You should be able to install the Power bond or other balancer just the same without putting a flywheel locker on but it's up to you. I have Quickjacks so it was easy to lower the car with the rack gone, zip out the bolt with all wheels on the ground, then raise it back up.
As for getting the new balancer torqued, ARP has their instructions which is basically Ugga Dugga the old bolt on, torque it to xxx then remove, install lubed up ARP bolt as instructed, and Ugga it tight then torque to xxx.
FWIW I'm deeply against pinning a crank for numerous reasons and have a about 20k miles on my new balancer with 20 track weekends and dozens of Autocross events. I bolt check the vehicle every other event and it's not changed since the install.
For the water pumps it's the LS3 (searched it again) pump that weighs less & flows better. The only difference is the thermostat and how you will need to cut the LS6 hose.
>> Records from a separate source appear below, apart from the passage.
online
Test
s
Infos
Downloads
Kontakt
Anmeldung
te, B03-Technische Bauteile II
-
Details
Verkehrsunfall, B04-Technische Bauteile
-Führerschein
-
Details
Should also be easier to get the belt on too. Lots of people also bypass the throttle body warming hose when doing so as well.
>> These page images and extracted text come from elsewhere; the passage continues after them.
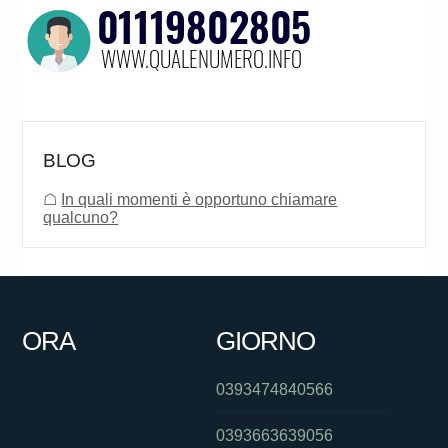
BLOG
☖
In quali momenti è opportuno chiamare
qualcuno?
ORA
GIORNO
0393474840566
0393663639056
This led me down a rabbit hole. Seems like there are some gains to it but I'm kinda wondering if it will actually make a difference, you know what I mean? Something I didn't find a clear answer to was the diameter of the inlet and outlet, supposedly it's larger than on the LS1/LS6 so I'm a bit unsure on how the C5 hoses will fit. I will need to dig deeper.
Originally Posted by James Dean
You should be able to install the Power bond or other balancer just the same without putting a flywheel locker on but it's up to you. I have Quickjacks so it was easy to lower the car with the rack gone, zip out the bolt with all wheels on the ground, then raise it back up.
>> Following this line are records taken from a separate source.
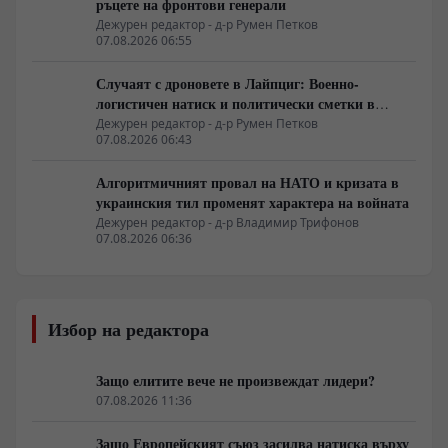
ръцете на фронтови генерали
Дежурен редактор - д-р Румен Петков
07.08.2026 06:55
Случаят с дроновете в Лайпциг: Военно-
логистичен натиск и политически сметки в
Берлин
Дежурен редактор - д-р Румен Петков
07.08.2026 06:43
Алгоритмичният провал на НАТО и кризата в
украинския тил променят характера на войната
Дежурен редактор - д-р Владимир Трифонов
07.08.2026 06:36
Избор на редактора
Защо елитите вече не произвеждат лидери?
07.08.2026 11:36
Защо Европейският съюз засилва натиска върху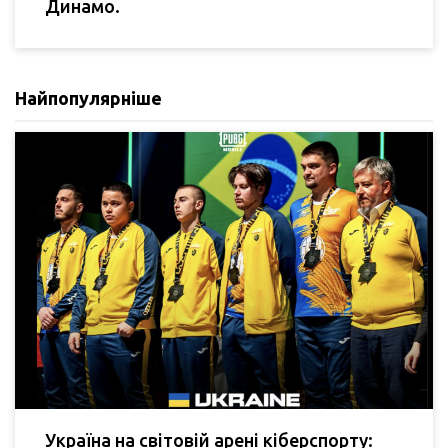
Динамо.
Найпопулярніше
Україна на світовій арені кіберспорту:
As for getting the new balancer torqued, ARP has their instructions which is basically Ugga Dugga the old bolt on, torque it to xxx then remove, install lubed up ARP bolt as instructed, and Ugga it tight then torque to xxx.
That's a fair point. In my mind I was thinking no rack - no wheels. I got access to a proper lift so shouldn't be a big deal.
Originally Posted by James Dean
FWIW I'm deeply against pinning a crank for numerous reasons and have a about 20k miles on my new balancer with 20 track weekends and dozens of Autocross events. I bolt check the vehicle every other event and it's not changed since the install.
Yeah I feel a bit hesitant about pinning as well and wasn't planning on doing it. Like maybe if I was doing a drag build but my C5 is mostly stock and my summer daily driver.
I really appreciate the feedback. Thank you!
Originally Posted by nitromainia
Look up “Toys for Life” You Tube
Several threads related to this
Best And Fastest. …. By Far
Is the “Cradle Drop”. Method Along with the Summit Tool Above
Okay I might actually need to get that wrench plate. That'd make things a lot easier. Thank you so much!
I have watched some of Toys4Lifes videos but haven't seen the cradle drop. Will definitely look that up.
I have the Cheaper one and used grade 8 bolts if I recall correctly
Either plate will work
Search cradle drop on this forum
and you’ll probably find the process and some comments
be careful to Avoid using an Impact on motor mount bolts. They are an internal weld nut and it’s best not to risk breaking it loose. And same when reinstalling
…. read the above thread thoroughly there are a lot of really good tips involved in it be absolutely certain that you lock your steering wheel straight I use ratchet straps to avoid any clock spring problem…
I am up to another one myself …starting next Friday.
Good Stuff!!
Last edited by nitromainia; Sep 13, 2024 at 10:58 PM.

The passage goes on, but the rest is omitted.